• AIM OF THE TASK
Where a line below includes the word "target", copy that line.

• Collected data entries
# # #

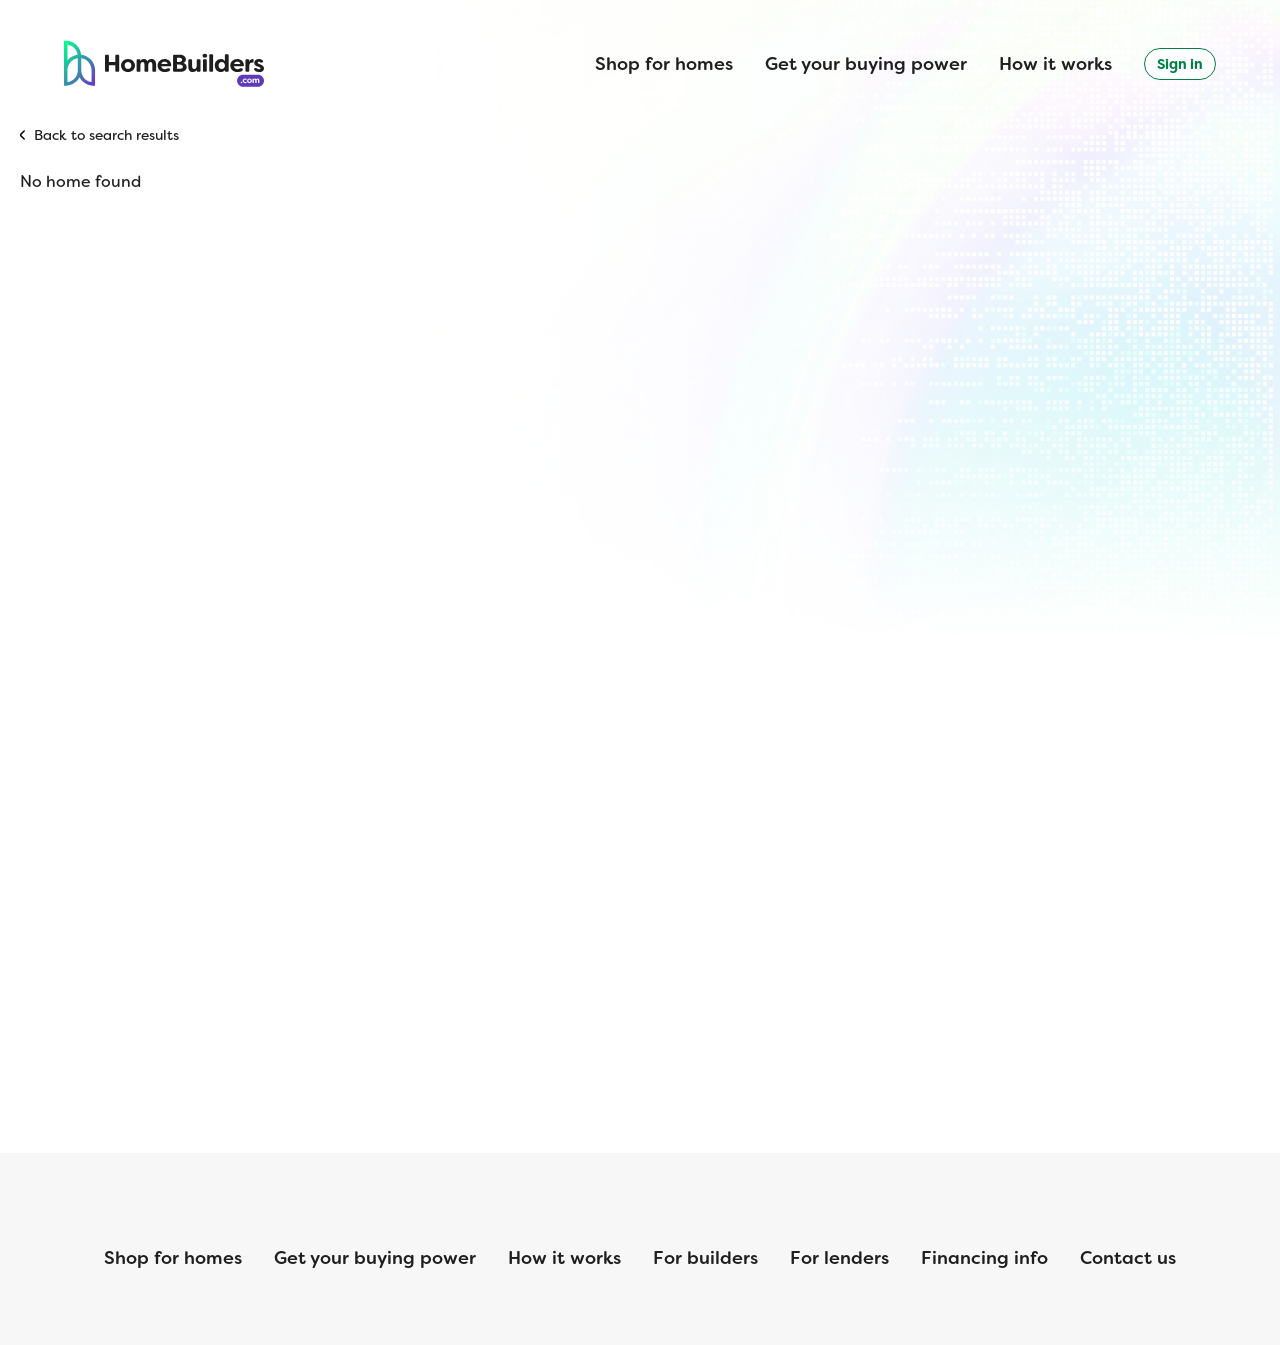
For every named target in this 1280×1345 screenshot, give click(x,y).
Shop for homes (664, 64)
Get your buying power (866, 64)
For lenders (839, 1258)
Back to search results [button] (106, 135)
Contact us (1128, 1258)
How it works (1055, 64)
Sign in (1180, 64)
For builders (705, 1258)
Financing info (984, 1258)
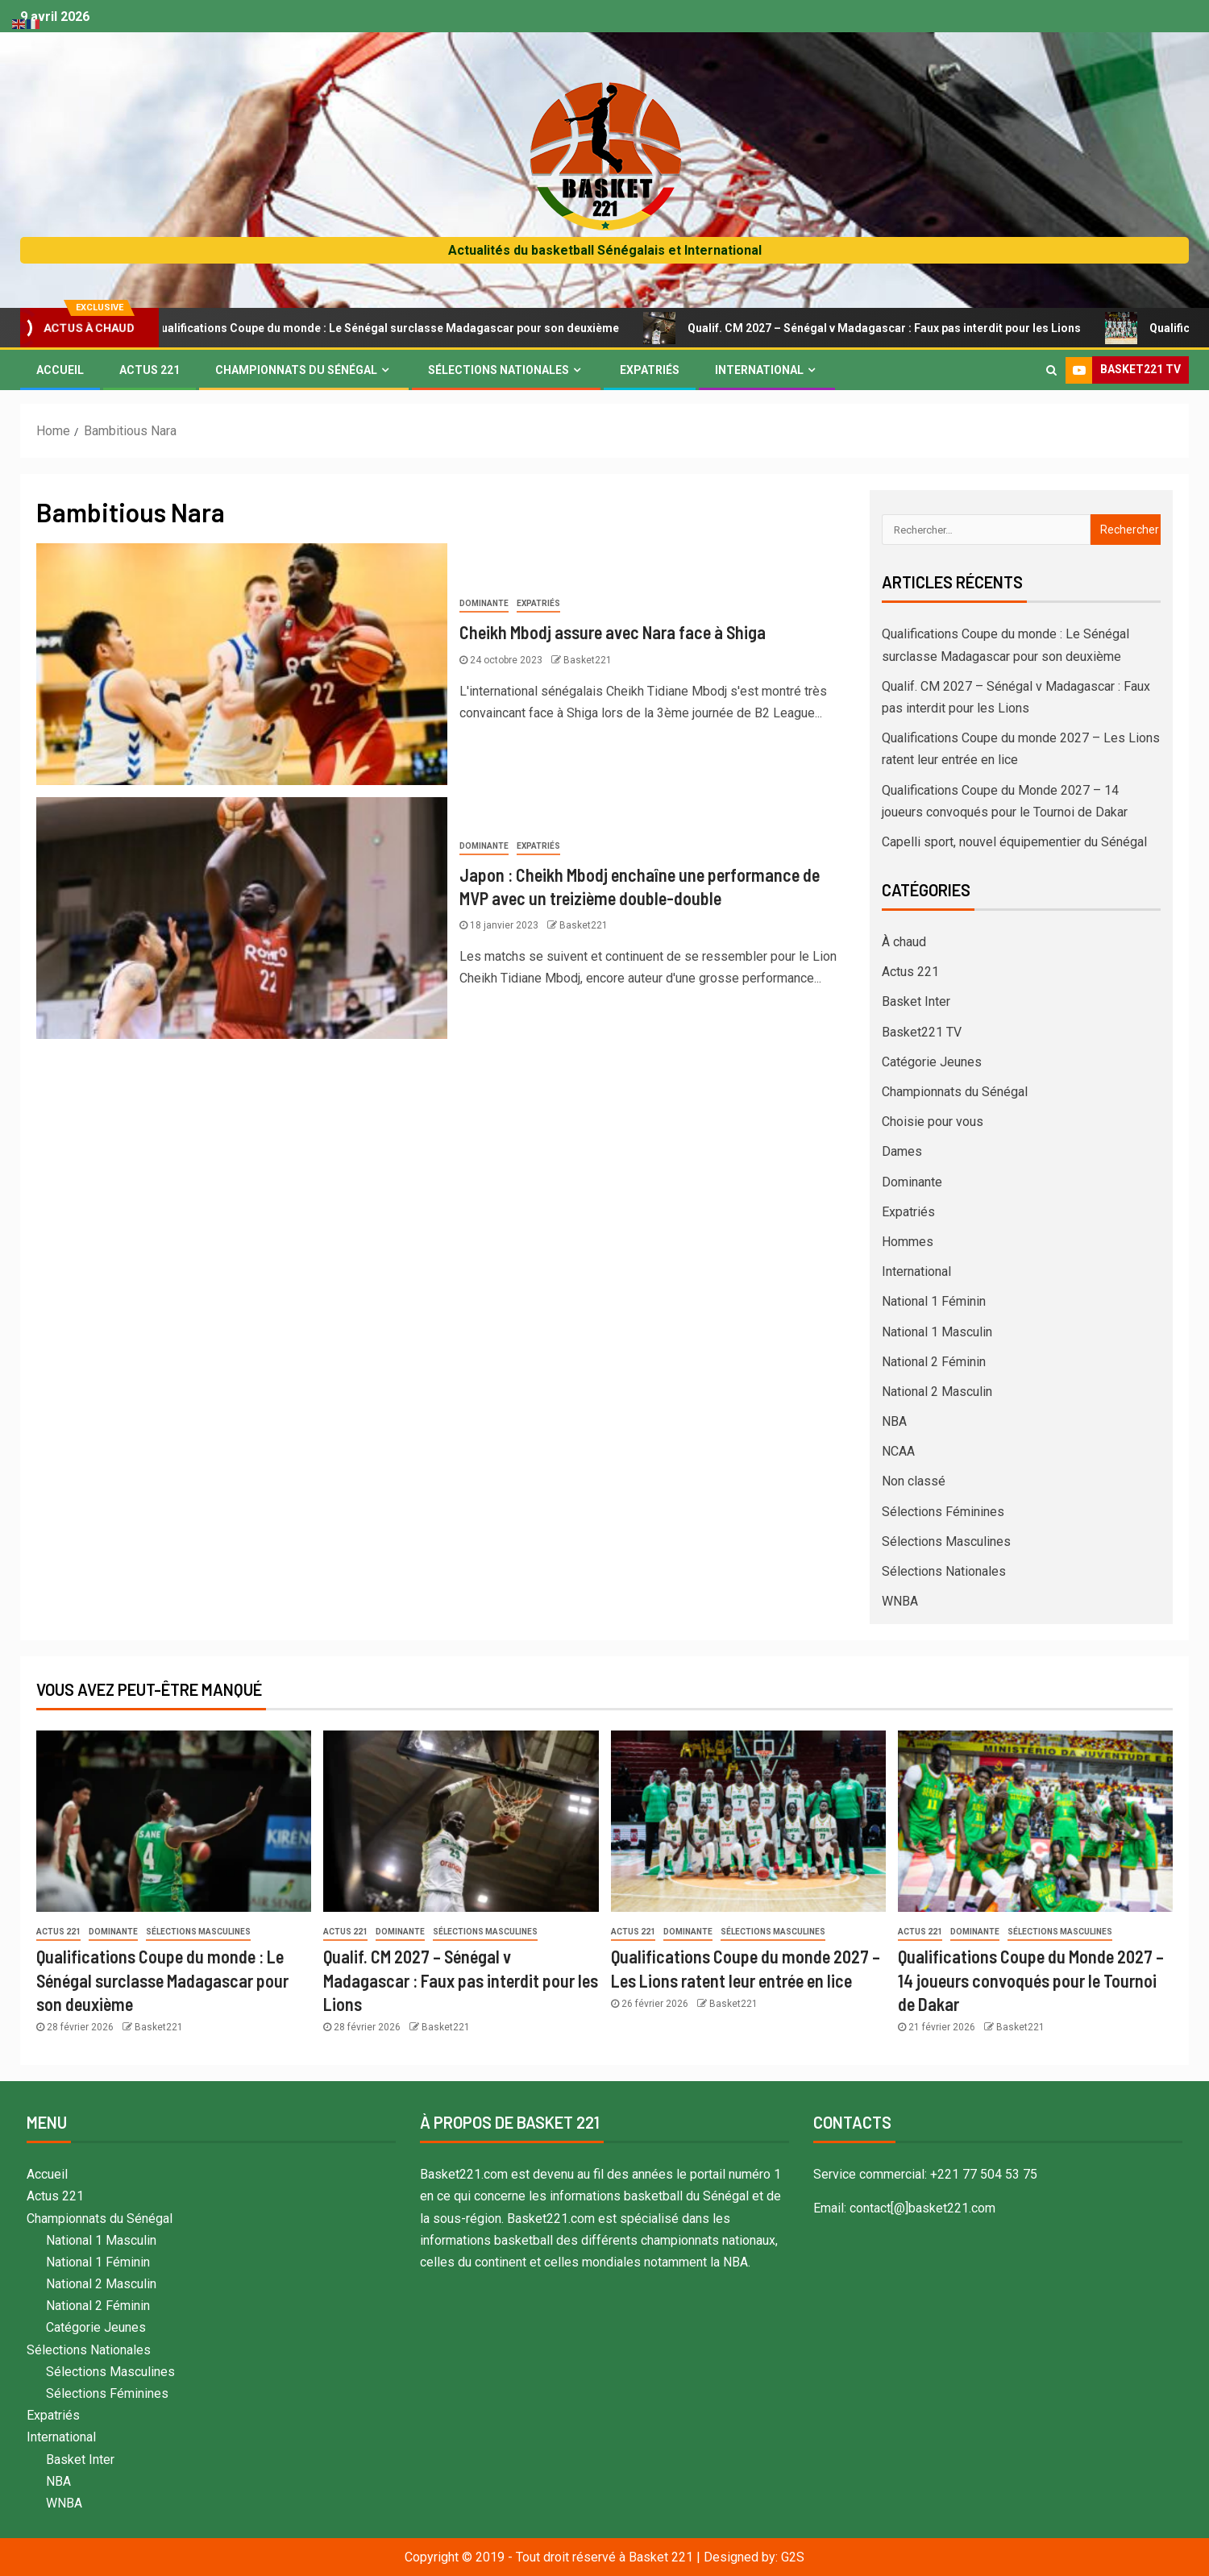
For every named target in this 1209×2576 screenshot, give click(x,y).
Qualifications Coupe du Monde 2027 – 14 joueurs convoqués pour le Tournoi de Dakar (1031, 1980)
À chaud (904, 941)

# # #

• SOLUTION TO THE PROBLEM
For every named target in this 1280×1345 screenshot, give click(x,y).
For every named target in this 1209×2576 screenshot, give click(x,y).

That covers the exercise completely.